技術者が良いと思うものを独自に追求して商品を開発し、作ってから売り方を考える、いわゆる「プロダクトアウト1」ですが、技術者の思い入れは、時に全く市場では受けず、売れず、批判の的になることもあります。その対義語である「マーケットイン」は、もっとユーザのニーズを重視し、ニーズを満たすために必要な技術は何かという視点から商品開発を行うマーケティング的R&Dです。
市場が成熟して「顧客のニーズ」というものがはっきり存在し、顧客の購買要因の特定やセグメントも容易に行えるような時期になれば、マーケティングR&Dはうまくいくと思います。何を目指して開発すべきかはっきりするので、そのために必要な開発サイクルや品質基準といった開発体制も組みやすい。前に論じたアメリカでのレクサスの成功が良い例だと思います。
しかし、市場がまだ導入期にあり、顧客のニーズがはっきりしていない時は、メーカーの側から新しい商品のコンセプトを出して、顧客のニーズを形成するという、プロダクトアウト的手法が、必ず必要となる、ということもよく言われています。だからといってこれは技術者が独自にマニアックに面白いものを開発し、売り出せということではありません。それではマニアに受けても、本当に市場に受け入れられるとは限らないでしょう。

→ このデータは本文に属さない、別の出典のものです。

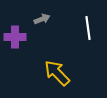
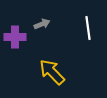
gray arrow: moved 5 px down
yellow arrow: moved 5 px left, 1 px up
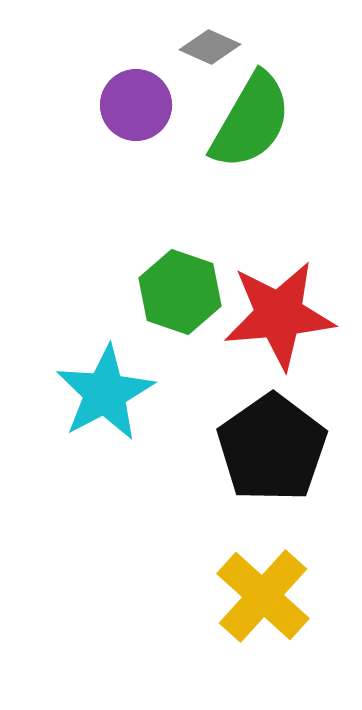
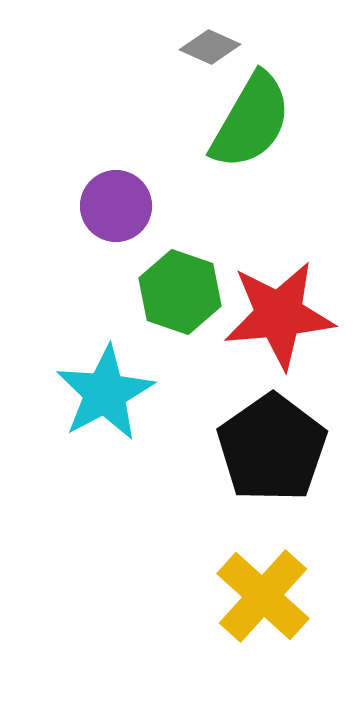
purple circle: moved 20 px left, 101 px down
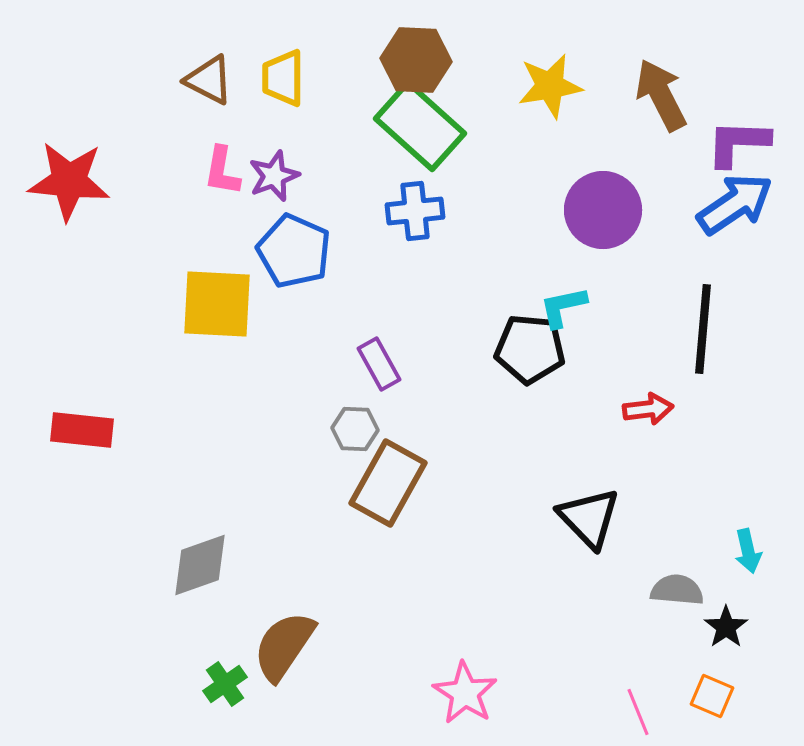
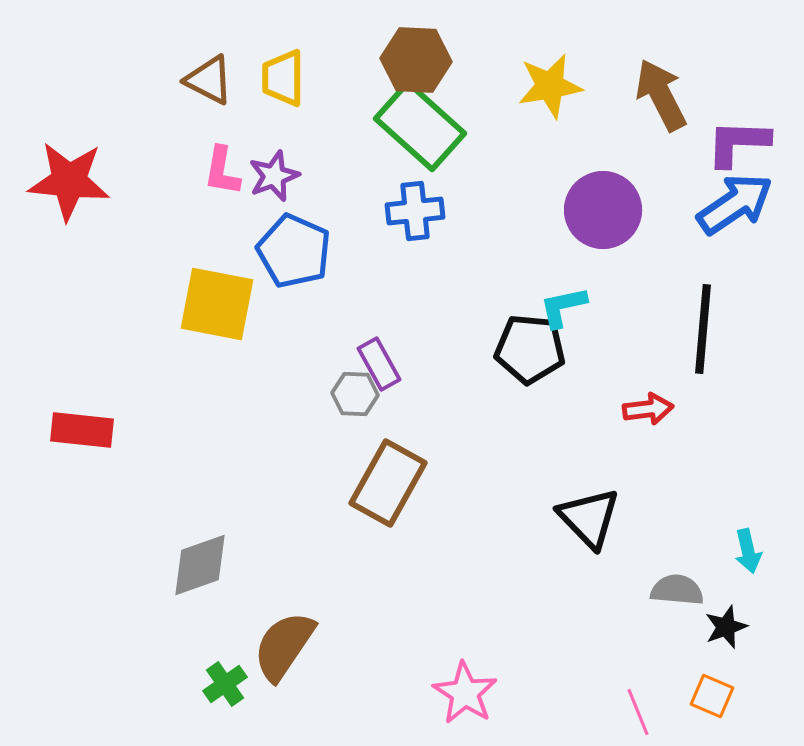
yellow square: rotated 8 degrees clockwise
gray hexagon: moved 35 px up
black star: rotated 15 degrees clockwise
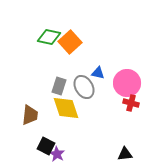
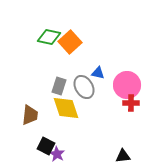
pink circle: moved 2 px down
red cross: rotated 14 degrees counterclockwise
black triangle: moved 2 px left, 2 px down
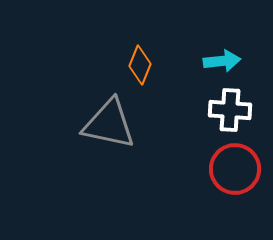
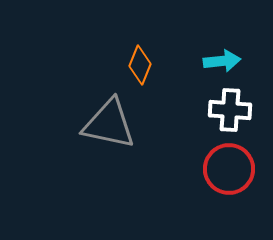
red circle: moved 6 px left
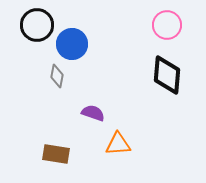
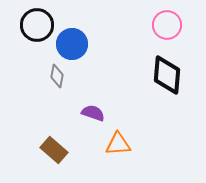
brown rectangle: moved 2 px left, 4 px up; rotated 32 degrees clockwise
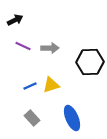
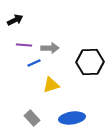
purple line: moved 1 px right, 1 px up; rotated 21 degrees counterclockwise
blue line: moved 4 px right, 23 px up
blue ellipse: rotated 75 degrees counterclockwise
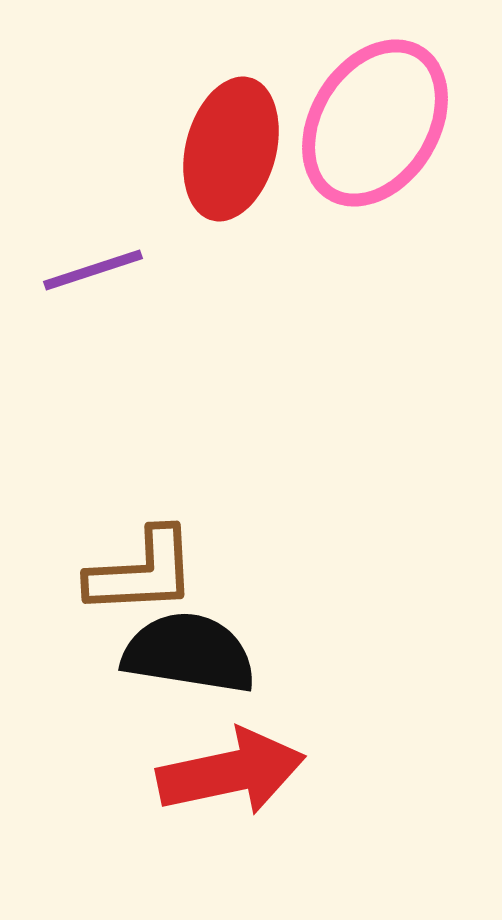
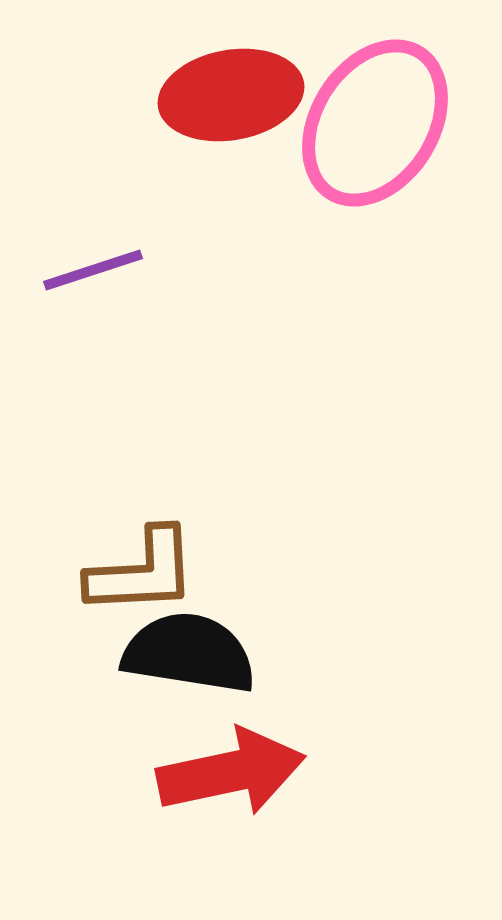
red ellipse: moved 54 px up; rotated 65 degrees clockwise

日系のメーカーでいまどきこの意味での「マーケットイン」を意識していないところはないと思いますが、では本当に成功しているのか?は大いに疑問です。(最近のソニー然り。)
半導体の例で言うと、半導体メーカー側の論理で、車メーカーにハイパフォーマンスと開発サイクル短期化を押し付け、勝手に半導体側がプロジェクトを組んでいるように思えてなりません。
日経エレクトロニクス短期決戦の半導体業界 長期計画の自動車業界2005/03/15
論理的に考えて、将来的にどんなに処理が複雑になってパフォーマンスが求められても、車(カーナビ等情報系は除く)に必要なのは絶対に不具合が出ない信頼性とコストだけのはずで、これらは十分枯れた技術を援用すれば済むはずです。カーナビ用半導体についても「こういう世の中が来るからハイパフォーマンスが必要だ」という論理ではなく、「ハイパフォーマンスを生かそうとすると、こういうことが出来るようになる」という悪い意味での「プロダクトアウト」な発想から抜け切れていないのではないでしょうか?
更に、競合企業がパフォーマンスが高いものを出してきたら、というような不安感が、無駄にこれらの機器でのパフォーマンス競争を煽っている気がしてなりません。
私が真のプロダクトアウトだと思う例を二つ(もう以前のコメント等で出した例ですが)挙げてみます。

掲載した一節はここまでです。